An intermittently Liberal anthology compiled by Jonathan Calder

Wednesday, September 29, 2004  

How the history of psychiatry was written in America
It was apparent and unmistakable that the reforms of one generation became the scandals of the next. Historians had explored their materials with a curious myopia. First they applauded the reformers who designed the system, then they applauded the reformers who exposed the system, and then they applauded the reformers who designed a new system – and the circle moved round on itself.

So the founders of the insane asylums in the 1830s were heroes; those who crusaded against easy containment laws in the 1880s were heroes; those who devised mental hygiene community programmes in the 1920s were heroes; and all those who exposed the horrors of the state hospitals were heroes.

And on and on, historians wrote with a bewildering lack of discrimination. The formula seemed ever so easy: anyone who proclaimed to be acting in the name of the underdog warranted applause, no matter what the substance or outcome of the programme. It was rhetoric that counted all the way.

David J. Rothman "Social control: The uses and abuses of the concept in the history of incarceration" In Stanley Cohen and Andrew Scull (eds) Social Control and the State: Historical and Comparative Essays (1983)

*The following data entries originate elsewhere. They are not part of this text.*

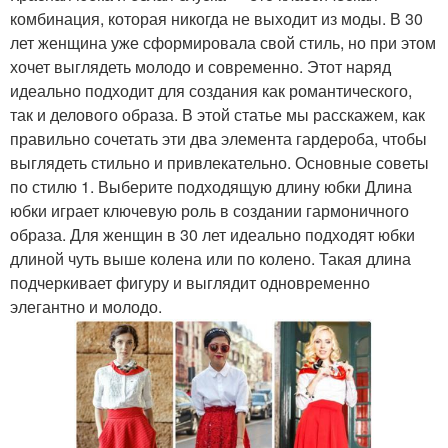
комбинация, которая никогда не выходит из моды. В 30
лет женщина уже сформировала свой стиль, но при этом
хочет выглядеть молодо и современно. Этот наряд
идеально подходит для создания как романтического,
так и делового образа. В этой статье мы расскажем, как
правильно сочетать эти два элемента гардероба, чтобы
выглядеть стильно и привлекательно. Основные советы
по стилю 1. Выберите подходящую длину юбки Длина
юбки играет ключевую роль в создании гармоничного
образа. Для женщин в 30 лет идеально подходят юбки
длиной чуть выше колена или по колено. Такая длина
подчеркивает фигуру и выглядит одновременно
элегантно и молодо.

posted by Jonathan Calder | 7:56 p.m.

Friday, September 17, 2004  

Adults in the television age
The modern idea of adulthood is largely a product of the printing press. Almost all of the characteristics we associate with adulthood are those that are (and were) either generated or amplified by the requirements of a fully literate culture: the capacity for self-restraint, a tolerance for delayed gratification, a sophisticated ability to think conceptually and sequentially, a preoccupation with both historical continuity and the future, a high valuation of reason and hierarchical order.

As electric media move literacy to the periphery of culture and take its place at the centre, different attitudes and character traits come to be valued and a new diminished definition of adulthood begins to emerge. It is a definition that does not exclude children, and therefore what results is a new configuration of the stages of life. In the television age there are three. At one end, infancy; at the other, senility. In between there is what we might call the adult-child.

The adult-child may be defined as a grown-up whose intellectual and emotional capacities are unrealised and, in particular, not significantly different from those associated with children.

Neil Postman The Disappearance of Childhood: How TV is changing children's lives (1985)

posted by Jonathan Calder | 4:10 p.m.